Wednesday, June 6, 2007

like the corners of my mind...

Barbra sang about memories and how "what's too painful to remember we simply choose to forget." It seems that she wasn't too far off from how our memory works. Sometimes forgetting something can be a useful thing.

Whether drawing a mental blank on a new A.T.M. password, a favorite recipe or an old boyfriend, people have ample opportunity every day to curse their own forgetfulness. But forgetting is also a blessing, and researchers reported on Sunday that the ability to block certain memories reduces the demands on the brain when it is trying to recall something important.

The study, appearing in the journal Nature Neuroscience, is the first to record visual images of people’s brains as they suppress distracting memories. The more efficiently that study participants were tuning out irrelevant words during a word-memorization test, the sharper the drop in activity in areas of their brains involved in recollection. Accurate remembering became easier, in terms of the energy required.

Blocking out a distracting memory is something like ignoring an old (and perhaps distracting) acquaintance, experts say: it makes it that much harder to reconnect the next time around. But recent studies suggest that the brain plays favorites with memories in exactly this way, snubbing some to better capture others.

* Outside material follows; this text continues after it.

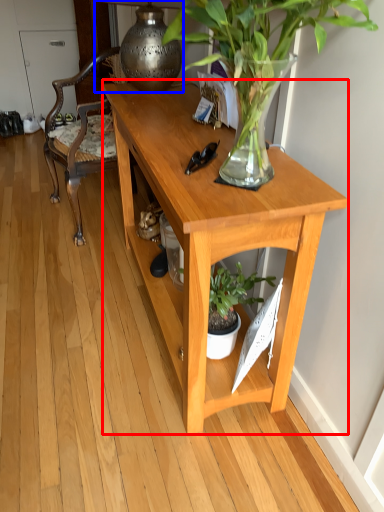 Question: Which of the following is the farthest to the observer, desk (highlighted by a red box) or lamp (highlighted by a blue box)?

Choices:
 (A) desk
 (B) lamp

Answer: (B)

A lightning memory, in short, is not so much a matter of capacity as it is of ruthless pruning — and the new study catches the trace of this process at it happens.

“We’ve argued for some time that forgetting is adaptive, that people actively inhibit some memories to facilitate mental focus,” as when they are trying to recall a friend’s new phone number or the location of a parking space, said Michael Anderson, a professor of cognitive neuroscience at the University of Oregon.

Dr. Anderson, who was not involved in the new research, said it was "important new work because it maps out how this is happening neurobiologically.”


But what about when you get older, and you can't remember where the keys are?
The findings should also reduce some of the anxiety surrounding “senior moments,” researchers say. Some names, numbers and details are hard to retrieve not because memory is faltering, but because it is functioning just as it should.

Ah, good to know. Of course, those senior moments are sometimes an indication of something more insidious at work.